Parallel Programming with Threaded Programs

An argument for threads as distributed programming primitives

Trent Larson

December 18, 1998

Abstract

The native Java language supports threads and uses monitors for writing threadsafe programs. This paper explores how threaded programs can be converted to parallel programs without user intervention. In particular, we show how to convert threaded programs, written in standard Java for a standard JVM on one machine, into programs that can be run on multiple, heterogeneous machines over the internet using standard MPI calls. We examine the issues of message passing and shared memory to optimize for speed.

  1. Introduction
  2. Modern, general-purpose languages support multiple threads of execution, either natively or in libraries. The most recent addition to this family, Java, gives threads first-class status as objects and makes it simple to create and run threads. This alone is sufficient for a programmer to write a distributed program.

    Unfortunately, general purpose languages (including Java) don't natively support intra-processor communication, and the common way to correct this shortcoming is to provide language extensions or non-portable libraries. However, we believe that threads are a good abstraction for distributed computation; while other mechanisms may improve performance, they are most useful as optimizations and may often be automated. Of course, performance is the whole goal of parallel processing, and properly so. Our goal is simply to show that basic threads are enough to build distributed applications.

    From a program organization standpoint, there are two main paradigms in distributed computing: shared memory and message passing. Each method seems more natural for particular problems. Shared memory is very useful for recording the current search space in discrete optimization problems, and message passing is useful for multiple nodes to communicate values to neighbors in finite element problems. We will evaluate how threaded computations that use one or the other method can be transformed for execution on separate processors.

    The next section discusses background and related work. Section 3 shows how threads that pass messages to one another can be translated to standard MPI programs. Section 4 shows how threads that share memory can be translated. Section 5 offers some final thoughts and honest opinions of this work.

  3. Background and Related Work
  4. In this section, we present the basic ideas behind our work and the tools we use for our implementation, called Thread-Slinger. We also discuss some related work currently going on and contrast it with our approach.

    1. Background
      1. Language
      2. For communicating processes, users have a choice of languages and standards. We chose to work with the current language fad, Java, because it is portable in both source- and byte-code forms. It also has language mechanisms to support threaded programming.

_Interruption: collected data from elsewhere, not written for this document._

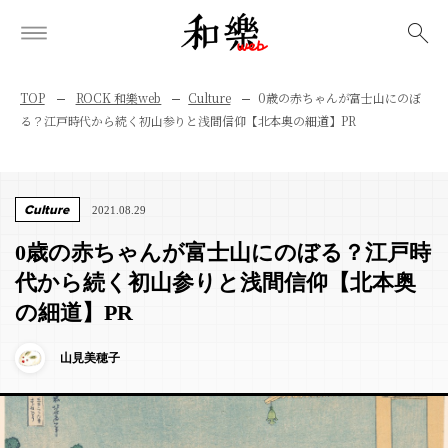
検索
TOP
ROCK 和樂web
Culture
0歳の赤ちゃんが富士山にのぼ
る？江戸時代から続く初山参りと浅間信仰【北本奥の細道】PR
Culture
2021.08.29
0歳の赤ちゃんが富士山にのぼる？江戸時
代から続く初山参りと浅間信仰【北本奥
の細道】PR
山見美穂子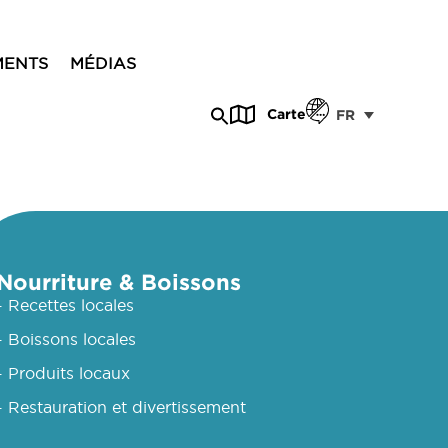
MENTS
MÉDIAS
Carte
FR
Nourriture & Boissons
- Recettes locales
- Boissons locales
- Produits locaux
- Restauration et divertissement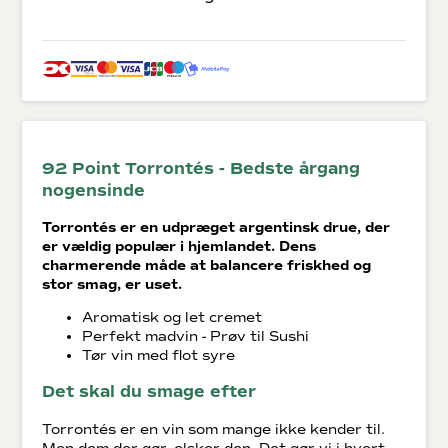
92 Point Torrontés - Bedste årgang
nogensinde
Torrontés er en udpræget argentinsk drue, der
er vældig populær i hjemlandet. Dens
charmerende måde at balancere friskhed og
stor smag, er uset.
Aromatisk og let cremet
Perfekt madvin - Prøv til Sushi
Tør vin med flot syre
Det skal du smage efter
Torrontés er en vin som mange ikke kender til.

      3. Communication standard
      4. Our choice of an underlying communication standard is arbitrary. We want to be able to send arbitrary messages around on the internet, so wanted to use message passing that was as simple as possible. We like MPI because of the single procedure calls for sending and receiving messages (unlike PVM). We must also admit that, having done other projects using MPI, we are familiar with the tools. There are also many Java MPI implementations to choose from; we selected MPIJ [web1] because it is similar to other MPI implementations and it comes with the run-time environment DOGMA which we describe next.

      5. Runtime tools
      6. Running Java programs on more than one machine takes special tools. DOGMA [web1] is a "distributed metacomputing architecture" that runs Java programs on any node connected by a network, including all internet machines that run Java-compliant browsers. It is a fairly stable environment, and its authorcreator plans to extend it to run only on applet viewers, which is of great interest us and will be very beneficial to this work.

      7. Program transformations
      8. This paper describes how threaded programs can be easily transformed into distributed MPI programs. We modify a program's source code in two steps:

        • First, we read the program into an abstract syntax tree representation. We chose the Java tools JavaCC and JJTree [web2] to do this step. These tools use a grammar file (similar to lex and yacc) to create parser and generate an abstract syntax tree based on the source.

        • Next, we write out the source with certain substitutions, thereby generating another valid Java source file. We had to do this all on our own, since the tools we have cannot reconstruct the original source. The real work comes in when changing the source code. This took some effort to ensure type-correctness as well as syntax correctness. We won't provide any more details on this process; we recommend interested reader read [Aho88].

    2. Related work
    3. We haven't found much attention to threads as basic element of parallel processing. In fact, in 1994, [Haines94] asserts that "thread packages for distributed memory systems have received little attention". They describe Chant, a system that extends threads to allow point-to-point communications as well as remote procedure calls. Our goal was to build a simpler system that allows any threaded programs to be executed on remote systems with little or no extension to the existing thread tools.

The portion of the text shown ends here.